18F-FDG PET/MRI also performs better than PET/CT in metastatic patients, for example within the liver and for bone lesions where characterisation may be enhanced by multi-parametric sequences.
This is a benefit in determining disease burden and for therapy assessment. In an early study assessing response in ten patients with stage IV melanoma treated with PD-1 immunotherapy, 18F-FDG PET/MRI was able to demonstrate effects just two weeks after treatment onset.
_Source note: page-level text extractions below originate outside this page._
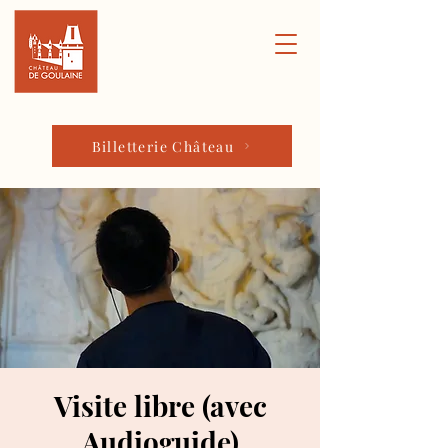
Billetterie Château
Visite libre (avec
Audioguide)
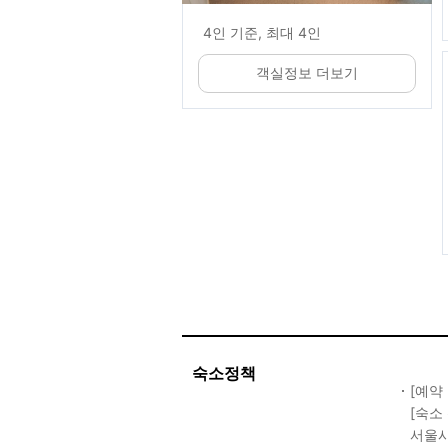
4인 기준, 최대 4인
객실정보 더보기
숙소정책
[예약
[숙소
서울시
In CRC staging, a recent study (Kang B et al., American Journal of Roentgenology, 2016) comparing PET/MRI and PET/CT showed that MRI had added value in 27.5% of patients, better characterisation of lesions in 23.5%, detected more lesions, particularly extracolonic, and implied change in treatment strategy in 21.6% of cases.
In assessing colorectal metastases, PET/MRI also had higher sensitivity than CECT, according to a study in Radiology (Lee et al., Radiology, 2016). Authors also observed fewer false negatives compared to PET or Primovist-enhanced MR alone.
‘There’s no doubt that, with PET/MRI, what we will be able to do is improve patient triage: for locoregional disease in terms of which treatment and its planning; and for metastatic disease, the true extent of disease and whether oligometastatic patients have treatable liver limited disease or whether they have systemic disease,’ Goh said.
In CRC liver limited metastatic disease intended for resection, the probability of metastases remaining after neoadjuvant treatment remains an issue. But, here again, research has shown the potential of PET/MRI in improving detection and tumour viability.
Despite many remaining barriers to its clinical implementation, PET/MRI will raise the bar higher in CRC imaging, Goh concluded. ‘It has the potential to improve performance in CRC for locoregional disease and for detection of metastases through higher sensitivity and specificity, and therapy assessment especially planning, delivery and early response.’
Past-president of the European Society of Oncologic Imaging and current chair of the UK Royal College of Radiologists Academic Committee Vicky Goh MD has also been chair of clinical cancer imaging and head of the department of cancer imaging at the School of Biomedical Engineering and Imaging Sciences, Kings College London. She is also honorary consultant radiologist and academic lead at Guy’s & St Thomas’ Hospitals, NIHR Biomedical Research Centre. Having gained her medical doctorate from the University of Cambridge she trained in general medicine and radiology in London, and completed a fellowship in cross-sectional imaging in Toronto, Canada.